In der ersten Stunde hat die Frau des Oberarztes mich noch einigermaßen reden lassen; mittlerweile klappt das nicht mehr gut. Ich habe ehrlich gesagt keine Ahnung, was die Definition von Coaching ist. Aber es ist schon sehr auffällig, dass sie mich kaum reden lässt über das, was mich bewegt. Die Frage ist immer: „Was ist der nächste Schritt?“ und „Wie soll es sein, wenn es gut ist?“ Und dann kommt sie mit Dingen um die Ecke, die grundsätzlich auch Sinn machen, aber zu einfach gedacht sind für einen komplizierten Sachverhalt. Heute wollte sie, dass ich mir eine Situation vorstelle, in der ich mich „zu Hause“ gefühlt habe – das war heute das Thema – um dieses Gefühl dann mit ins Jetzt zu nehmen, wenn ich mich gerade sehr verloren fühle. Dabei lässt sie aber nicht gelten, dass dieses „zu – Hause – Gefühl“, als es wirklich mal einige Zeit konstant war, irgendwo in der Mitte zwischen dem verstorbenen Freund und mir war. Wenn ich an zu Hause denke, dann denke ich an Nachmittage am Rhein, an die Leichtigkeit, den Optimismus, den Zusammenhalt, den ich damals gespürt habe. Die Bindung, das Gefühl nicht alleine zu sein, das tiefe Vertrauen in mich, in das Leben und in die Welt. Und dieses Gefühl lässt sich nicht entkoppelt vom verstorbenen Freund ins Jetzt zu tragen. Aber die Tatsache, dass somit auch immer ganz viel Traurigkeit mitschwingt, lässt sie nicht gelten. Dabei ist eben genau das der Punkt, der es so schwer macht. Ich vermisse es so sehr und ich weiß zum jetzigen Zeitpunkt nicht, ob ich das nochmal finden werde.
Es ist einfach nicht möglich, sich jede Woche ein essentielles Thema heraus zu picken und das unabhängig von dem was war, in irgendetwas Positives zu wenden. Wenn das so einfach wäre, hätte ich mir jahrelange Therapie sparen können.
Ich werde ihr auch nie die Geschichte vom verstorbenen Freund wirklich erzählen können. Da unterbricht sie mich immer und lässt mich nicht weiter reden. Und man merkt leider auch, dass sie von Trauerarbeit nicht wirklich Ahnung hat. Meine Ausführung, dass ich den Freund nicht loslassen kann und will, sondern dass es darum gehen muss, dass er nah bei mir und in meinem Herzen bleiben darf und dort nur ein Stück zur Seite rückt, um auch wieder Platz für etwas Neues zu machen, hält sie für eine bahnbrechende Erkenntnis. Die ich schon im Sommer 2020 hatte – nur leider habe ich das bisher noch nicht gut umsetzen können.

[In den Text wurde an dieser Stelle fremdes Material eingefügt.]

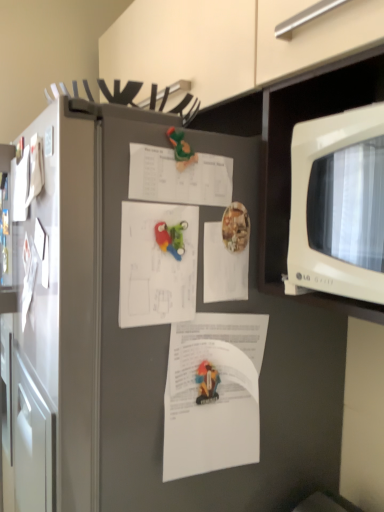 Question: Is white paper at center, which is the 3th document in bottom-to-top order, situated inside rubberized plastic toy at center, placed as the 1th toy when sorted from bottom to top, or outside?

Choices:
 (A) inside
 (B) outside

Answer: (B)

Question: Considering the positions of white paper at center, the second document in the top-to-bottom sequence, and rubberized plastic toy at center, which ranks as the second toy in top-to-bottom order, in the image, is white paper at center, the second document in the top-to-bottom sequence, wider or thinner than rubberized plastic toy at center, which ranks as the second toy in top-to-bottom order,?

Choices:
 (A) thin
 (B) wide

Answer: (A)

Question: Estimate the real-world distances between objects in this image. Which object is closer to the rubberized plastic toy at center, placed as the 1th toy when sorted from bottom to top?

Choices:
 (A) white paper at upper center, positioned as the 1th document in top-to-bottom order
 (B) white paper at center, the second document in the top-to-bottom sequence
 (C) white paper at center, which appears as the 4th document when viewed from the top
 (D) white paper at center, acting as the 2th document starting from the bottom
 (E) white glossy microwave at right

Answer: (D)

Question: Based on their relative distances, which object is nearer to the green plastic toy at center, the 2th toy from the bottom?

Choices:
 (A) white paper at center, acting as the 2th document starting from the bottom
 (B) white paper at upper center, positioned as the 1th document in top-to-bottom order
 (C) white glossy microwave at right
 (D) white paper at center, the second document in the top-to-bottom sequence
 (E) white paper at center, which is the 1th document from bottom to top

Answer: (B) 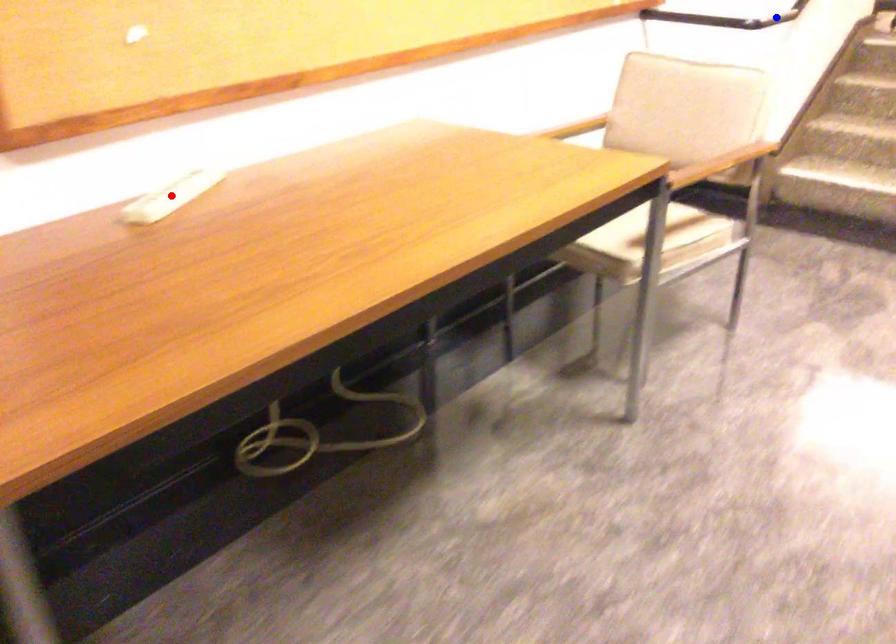 Question: In the image, two points are highlighted. Which point is nearer to the camera? Reply with the corresponding letter.

Choices:
 (A) blue point
 (B) red point

Answer: (B) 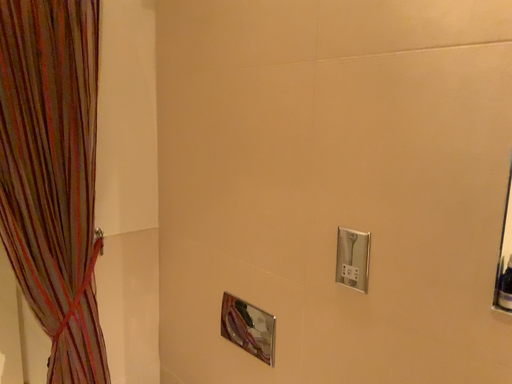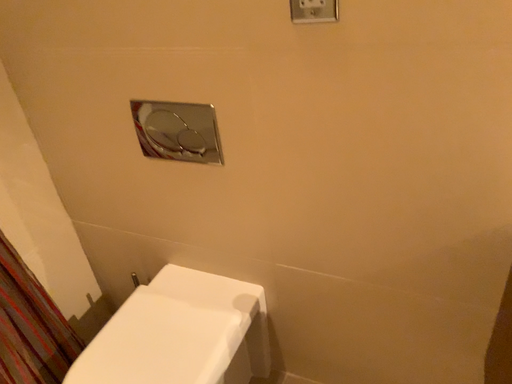 Question: Which way did the camera rotate in the video?

Choices:
 (A) rotated downward
 (B) rotated upward

Answer: (A) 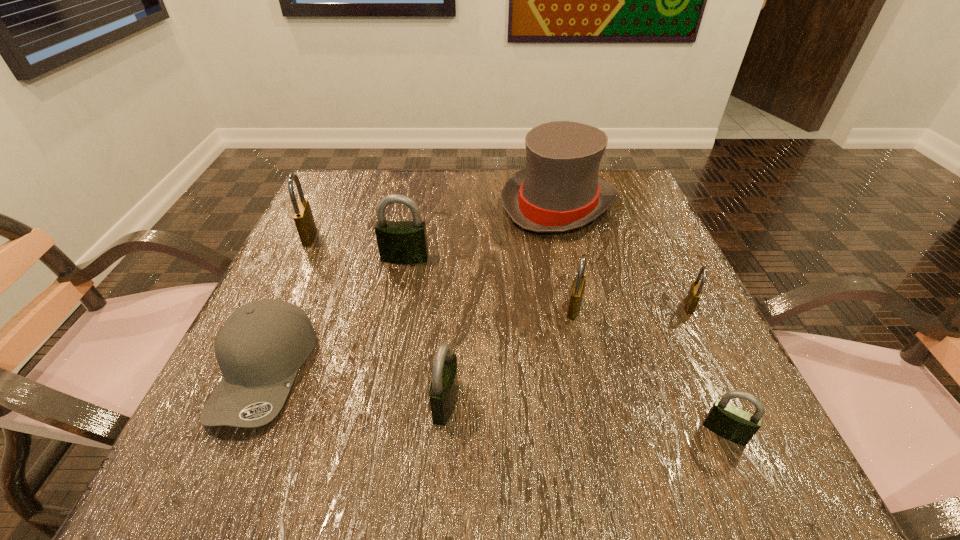 At what (x,y) coordinates should I click in order to perform the action: click on black padlock that is the closest to the gray baseball cap. Please return your answer as a coordinate pair (x, y). Looking at the image, I should click on (399, 242).

Identify the location of the third closest black padlock relative to the smallest brass padlock. (399, 242).

Where is `free space that satisfies the following two spatial constraints: 1. on the front brim of the gray baseball cap; 2. on the left side of the smallest black padlock`? The image size is (960, 540). free space that satisfies the following two spatial constraints: 1. on the front brim of the gray baseball cap; 2. on the left side of the smallest black padlock is located at coordinates (239, 431).

Identify the location of free space that satisfies the following two spatial constraints: 1. on the front side of the sixth object from right to left; 2. on the right side of the rightmost black padlock. The width and height of the screenshot is (960, 540). (371, 431).

Locate an element on the screen. blank space that satisfies the following two spatial constraints: 1. on the front side of the third padlock from right to left; 2. on the right side of the fifth nearest padlock is located at coordinates (395, 308).

The height and width of the screenshot is (540, 960). What are the coordinates of `blank space that satisfies the following two spatial constraints: 1. on the back side of the second biggest black padlock; 2. on the left side of the third padlock from right to left` in the screenshot? It's located at (452, 308).

What are the coordinates of `vacant space that satisfies the following two spatial constraints: 1. on the front side of the farthest black padlock; 2. on the left side of the second black padlock from right to left` in the screenshot? It's located at (376, 402). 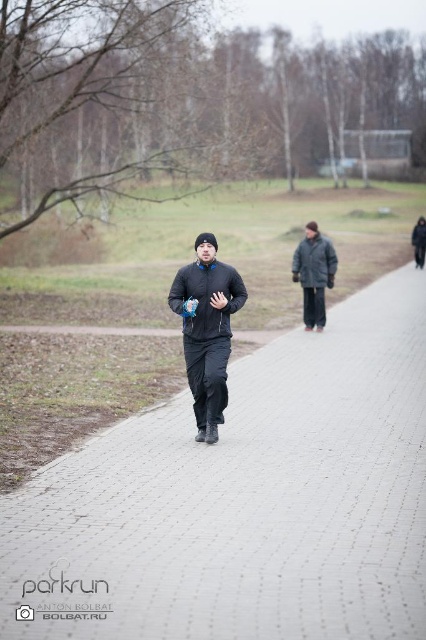 Question: Based on their relative distances, which object is farther from the matte black sweatshirt at center?

Choices:
 (A) gray brick pavement at center
 (B) black matte jacket at center
 (C) matte black jacket at center

Answer: (B)

Question: Is matte black jacket at center further to camera compared to dark gray woolen jacket at center?

Choices:
 (A) no
 (B) yes

Answer: (A)

Question: Which object appears closest to the camera in this image?

Choices:
 (A) gray brick pavement at center
 (B) dark gray woolen jacket at center
 (C) black matte jacket at center

Answer: (A)

Question: Which point is closer to the camera taking this photo?

Choices:
 (A) (385, 380)
 (B) (235, 269)
 (C) (330, 273)

Answer: (B)

Question: Does matte black sweatshirt at center have a larger size compared to black matte jacket at center?

Choices:
 (A) no
 (B) yes

Answer: (A)

Question: Observing the image, what is the correct spatial positioning of gray brick pavement at center in reference to matte black sweatshirt at center?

Auf der Heimfahrt muss ich mich wieder an einen Kommentar erinnern, den – meine ich – mal jemand aus der AGUS – Gruppe gesagt hat und der treffender nicht hätte sein können. „Man muss die Geschichte so oft im Kreis erzählt haben, bis man ein Mal das Gefühl hat, gehört worden zu sein.“ Ich würde das mittlerweile gern ergänzen mit einem „und die Person, von der man sich gehört gefühlt hat, die muss diese Geschichte zwischen ihren und meinen Schultern mittragen, damit es als geteilt gilt.“ Beim ehemaligen Freund hatte ich mal das Gefühl, dass ich bei ihm das Gefühl habe, gehört worden zu sein, aber die Trennung gibt mir das quasi zurück. Zwar kennt er die Geschichte immer noch, aber es ist unmöglich darüber mal kurz zu reden, wenn es Bedarf gibt. Es nützt nichts, wenn diese Geschichte in der Welt verstreut ist, ohne einen Bezug zu mir zu haben.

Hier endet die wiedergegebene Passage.